The fact is, Mindy Kaling, 36, creator and star of the sitcom The Mindy Project (which ran for three seasons on Fox and is now on Hulu) and more importantly, author of two bestselling books, most recently, Why Not Me?, is saying important things about work, success, selfconfidence and, yes, entitlement, that should inspire anyone at any stage.
In her emphasis on how grittily hard you must work to be successful, Kaling puts to shame such mega successful but shallow modern cultural contrivances as the Kardashians.
She even leaves the more neurotically self-obsessed Lena Dunham, author and creator of Girls in the dust with her brazen but relatable self-confidence, and her insistence that it’s even all right to feel entitled; you just have to work your tail off to show you deserve your success.
Or as she writes in Why Not Me?: “If you are entitled and hard-working, which I am, you are still pretty insufferable, but at least you somewhat earned your entitled behaviour . . . no one can deny my powerful and driven work ethic, handed down to me by my im- migrant parents.”

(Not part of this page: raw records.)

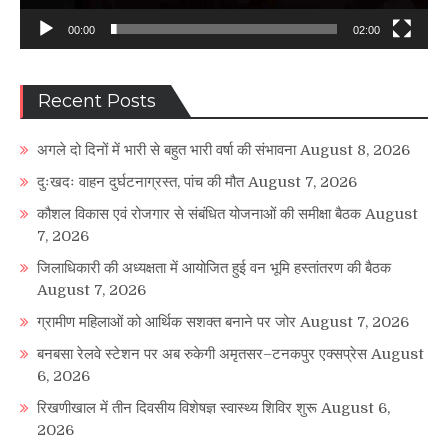
00:00
02:00
Recent Posts
अगले दो दिनों में भारी से बहुत भारी वर्षा की संभावना
August 8, 2026
दुःखदः वाहन दुर्घटनाग्रस्त, पांच की मौत
August 7, 2026
कौशल विकास एवं रोजगार से संबंधित योजनाओं की समीक्षा बैठक
August
7, 2026
जिलाधिकारी की अध्यक्षता में आयोजित हुई वन भूमि हस्तांतरण की बैठक
August 7, 2026
ग्रामीण महिलाओं को आर्थिक सशक्त बनाने पर जोर
August 7, 2026
बनबसा रेलवे स्टेशन पर अब रुकेगी अमृतसर–टनकपुर एक्सप्रेस
August
6, 2026
रिखणीखाल में तीन दिवसीय विशेषज्ञ स्वास्थ्य शिविर शुरू
August 6,
2026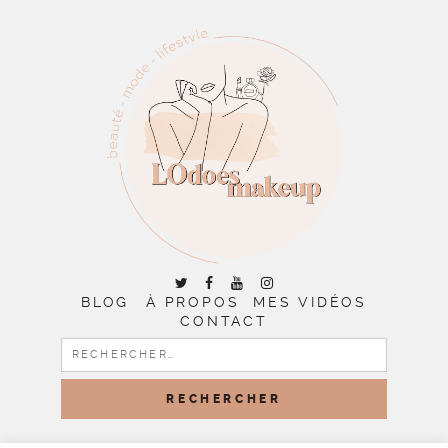
BLOG
À PROPOS
MES VIDÉOS
CONTACT
RECHERCHER :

Kaling grew up privileged in Cambridge, Mass., the child of Indian immigrants, and graduated from Dartmouth, where she joined a sorority and quit almost immediately when she discovered she was expected to clean up after wild parties she didn’t attend.
Her beloved mother, an ob-gyn, described by Kaling as “the love of my life,” died of cancer in 2012 just as The Mindy Project took off.

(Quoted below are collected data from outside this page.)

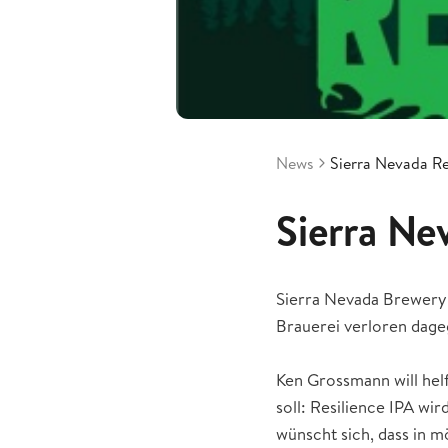
News
Sierra Nevada Re
Sierra Ne
Sierra Nevada Brewery 
Brauerei verloren dage
Ken Grossmann will helf
soll: Resilience IPA w
wünscht sich, dass in m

For those who don’t have the stamina to follow The Mindy Project — I’ve bailed several times out of sheer fatigue, even though it’s often very funny — Kaling’s onscreen character, Dr. Mindy Lahiri, is an obnoxious ob-gyn who toggles between Olympian selfishness and touching sweetness as she constantly looks for love while wearing astonishing clothes.

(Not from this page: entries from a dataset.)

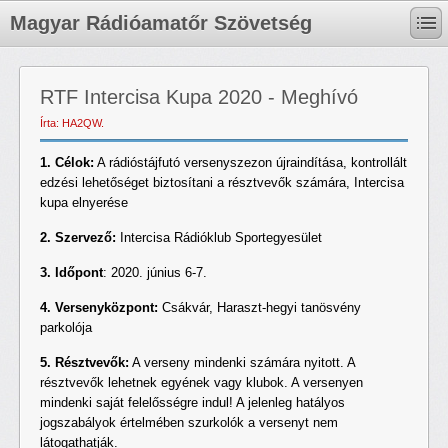
Magyar Rádióamatőr Szövetség
RTF Intercisa Kupa 2020 - Meghívó
Írta: HA2QW.
1. Célok:
A rádióstájfutó versenyszezon újraindítása, kontrollált
edzési lehetőséget biztosítani a résztvevők számára, Intercisa
kupa elnyerése
2. Szervező:
Intercisa Rádióklub Sportegyesület
3. Időpont
: 2020. június 6-7.
4. Versenyközpont:
Csákvár, Haraszt-hegyi tanösvény
parkolója
5. Résztvevők:
A verseny mindenki számára nyitott. A
résztvevők lehetnek egyének vagy klubok. A versenyen
mindenki saját felelősségre indul! A jelenleg hatályos
jogszabályok értelmében szurkolók a versenyt nem
látogathatják.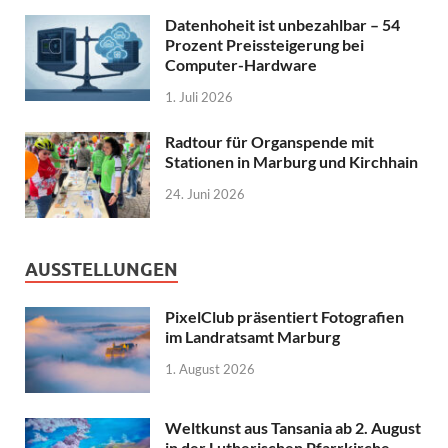
Datenhoheit ist unbezahlbar – 54
Prozent Preissteigerung bei
Computer-Hardware
1. Juli 2026
Radtour für Organspende mit
Stationen in Marburg und Kirchhain
24. Juni 2026
AUSSTELLUNGEN
PixelClub präsentiert Fotografien
im Landratsamt Marburg
1. August 2026
Weltkunst aus Tansania ab 2. August
in der Lutherischen Pfarrkirche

Kaling’s Emmy-nominated wardrobe is without doubt the brightest and most eye-poppingly patterned clothes on any screen. They perfectly fit her curvy but distinctly not model-thin body, which she jokes about at every turn.
“I’m a minority chubby woman who has my own show on a network. I don’t know how long this is going to last!” she once told Jon Stewart.
Her character, who has now embraced marriage and maternity, is, in Kaling’s words, “one of the most flawed, interesting but sort of immoral delusional characters. But she always looks amazing!”
I like her books more than her show because they emphasize ambition and goals. At 24, she became one of the first female writers on the hit sitcom The
Office, where she also played an annoying character Kelly Kapoor. (For her own show, she recreated a hilarious workplace “family” of misfits.)
Her memoir oozes an almost romantic love for work, like this description of a three-day work binge: “There is a certain type of greasy hair that you get only when you are writing with no break, and I had it big-time. If I breathed in deeply, I could smell my unwashed scent and it was intoxicating. It smelled like hard work.”
Maybe I’m easily susceptible but that passage made me want to work that insanely hard again, forgetting about the outside world and concentrating only on a project. These messages are very important for young women — for all millennials — who hate being labelled “entitled” to hear because they emphasize you cannot be successful if you’re not prepared to roll up your sleeves.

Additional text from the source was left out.